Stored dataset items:
————
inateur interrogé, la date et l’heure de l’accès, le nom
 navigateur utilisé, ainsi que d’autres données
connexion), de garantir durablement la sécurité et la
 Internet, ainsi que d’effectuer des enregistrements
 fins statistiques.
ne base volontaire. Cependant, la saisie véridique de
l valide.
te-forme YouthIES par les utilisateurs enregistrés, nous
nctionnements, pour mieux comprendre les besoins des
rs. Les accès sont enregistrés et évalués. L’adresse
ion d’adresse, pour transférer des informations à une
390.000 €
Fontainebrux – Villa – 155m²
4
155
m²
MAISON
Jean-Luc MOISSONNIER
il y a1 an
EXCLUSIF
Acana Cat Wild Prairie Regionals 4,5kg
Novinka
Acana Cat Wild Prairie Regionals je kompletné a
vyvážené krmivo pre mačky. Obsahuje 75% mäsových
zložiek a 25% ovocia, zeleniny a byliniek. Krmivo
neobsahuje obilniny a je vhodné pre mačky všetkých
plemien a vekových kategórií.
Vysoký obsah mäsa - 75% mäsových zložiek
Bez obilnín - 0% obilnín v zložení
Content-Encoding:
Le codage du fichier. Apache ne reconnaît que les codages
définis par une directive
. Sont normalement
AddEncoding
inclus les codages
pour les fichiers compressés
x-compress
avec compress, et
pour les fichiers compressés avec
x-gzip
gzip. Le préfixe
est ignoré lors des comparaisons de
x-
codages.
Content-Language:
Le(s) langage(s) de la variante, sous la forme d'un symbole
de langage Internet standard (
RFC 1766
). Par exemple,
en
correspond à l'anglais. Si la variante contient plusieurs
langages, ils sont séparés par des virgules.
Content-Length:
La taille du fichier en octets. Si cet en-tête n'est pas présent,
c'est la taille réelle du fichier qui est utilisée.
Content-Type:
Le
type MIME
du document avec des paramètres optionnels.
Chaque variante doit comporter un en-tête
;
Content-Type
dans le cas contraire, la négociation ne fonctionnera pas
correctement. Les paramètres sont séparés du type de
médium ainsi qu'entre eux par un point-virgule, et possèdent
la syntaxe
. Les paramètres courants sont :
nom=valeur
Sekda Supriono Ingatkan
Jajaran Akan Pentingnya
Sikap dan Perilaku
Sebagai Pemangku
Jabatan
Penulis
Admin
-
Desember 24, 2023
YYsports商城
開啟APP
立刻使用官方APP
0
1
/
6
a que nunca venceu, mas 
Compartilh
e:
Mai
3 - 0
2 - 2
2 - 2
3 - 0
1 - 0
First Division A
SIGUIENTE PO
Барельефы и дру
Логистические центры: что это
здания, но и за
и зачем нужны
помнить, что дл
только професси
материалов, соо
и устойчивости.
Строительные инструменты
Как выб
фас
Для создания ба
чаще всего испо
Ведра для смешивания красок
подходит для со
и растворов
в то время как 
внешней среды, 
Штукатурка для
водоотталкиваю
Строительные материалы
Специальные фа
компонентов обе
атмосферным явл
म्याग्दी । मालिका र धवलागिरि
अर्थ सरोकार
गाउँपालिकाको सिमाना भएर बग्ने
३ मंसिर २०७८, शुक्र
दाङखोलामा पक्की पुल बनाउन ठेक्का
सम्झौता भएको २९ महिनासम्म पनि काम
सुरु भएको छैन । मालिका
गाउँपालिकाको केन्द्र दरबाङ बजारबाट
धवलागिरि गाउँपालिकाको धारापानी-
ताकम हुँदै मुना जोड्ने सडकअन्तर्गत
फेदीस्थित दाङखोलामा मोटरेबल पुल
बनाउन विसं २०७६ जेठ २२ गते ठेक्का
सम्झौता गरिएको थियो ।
————
Description of the task:
Search the records above for the string "paramètres". Report each line that has it.

Answer to this exercise:
du document avec des paramètres optionnels.
correctement. Les paramètres sont séparés du type de
. Les paramètres courants sont :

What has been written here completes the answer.